** RECORDS **
* * *

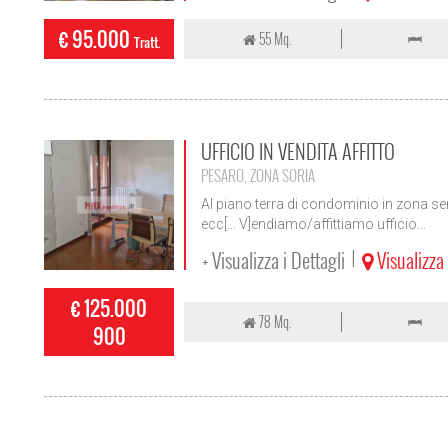
€ 95.000
55 Mq.
Tratt.
UFFICIO IN VENDITA AFFITTO
PESARO, ZONA SORIA
Al piano terra di condominio in zona se
ecc[... V]endiamo/affittiamo ufficio...
+ Visualizza i Dettagli
Visualizz
|
€ 125.000
78 Mq.
900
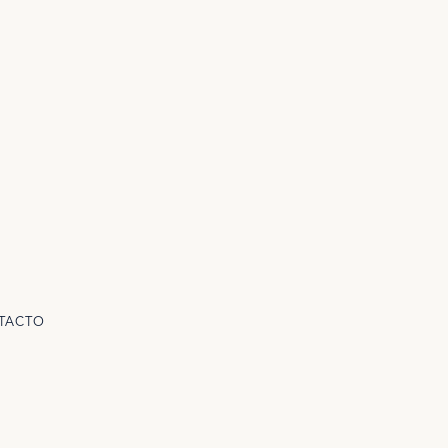
TACTO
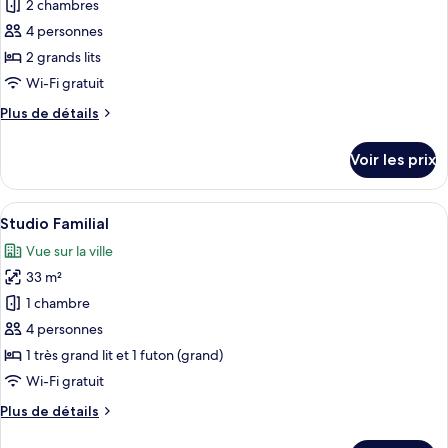
pour
2 chambres
ce
4 personnes
type
2 grands lits
de
Wi-Fi gratuit
chambre :
Plus
Plus de détails
Suite
de
Supérieure
détails
Voir les prix
sur
le
type
Afficher
Une chambre à coucher avec un lit, un
6
de
Studio Familial
toutes
chambre
Vue sur la ville
Suite
les
Supérieure
33 m²
photos
pour
1 chambre
ce
4 personnes
type
1 très grand lit et 1 futon (grand)
de
Wi-Fi gratuit
chambre :
Plus
Plus de détails
Studio
de
Familial
détails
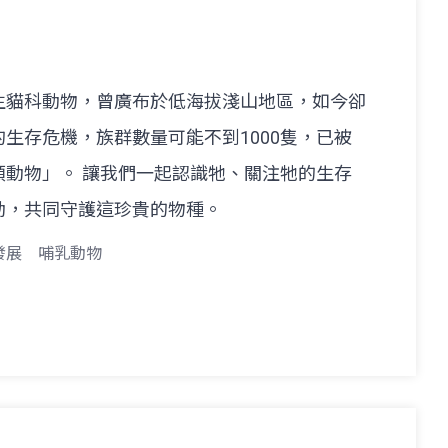
生貓科動物，曾廣布於低海拔淺山地區，如今卻
生存危機，族群數量可能不到1000隻，已被
類動物」。 讓我們一起認識牠、關注牠的生存
動，共同守護這珍貴的物種。
發展
哺乳動物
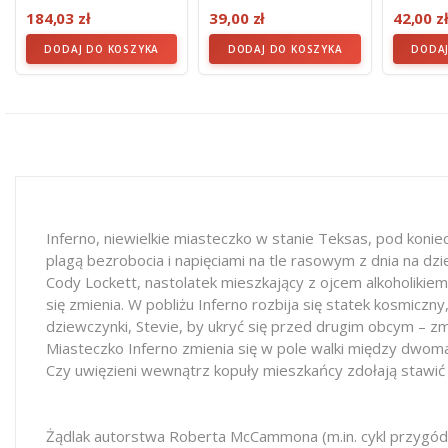
Robert McCammon
Twarda)
SLAUGHT
184,03 zł
39,00 zł
42,00 z
DODAJ DO KOSZYKA
DODAJ DO KOSZYKA
DODAJ
Inferno, niewielkie miasteczko w stanie Teksas, pod koni
plagą bezrobocia i napięciami na tle rasowym z dnia na d
Cody Lockett, nastolatek mieszkający z ojcem alkoholikiem
się zmienia. W pobliżu Inferno rozbija się statek kosmicz
dziewczynki, Stevie, by ukryć się przed drugim obcym – z
Miasteczko Inferno zmienia się w pole walki między dwoma 
Czy uwięzieni wewnątrz kopuły mieszkańcy zdołają stawić o
Żądlak autorstwa Roberta McCammona (m.in. cykl przygód 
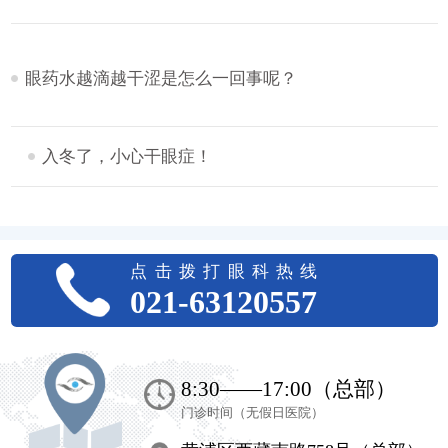
眼药水越滴越干涩是怎么一回事呢？
入冬了，小心干眼症！
点击拨打眼科热线
021-63120557
8:30——17:00（总部）
门诊时间（无假日医院）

* * *

** TRY IT **
A count alone is required. How many lines in the entries contain the string "Inferno"?

** OUTPUT FOR THIS EXERCISE **
3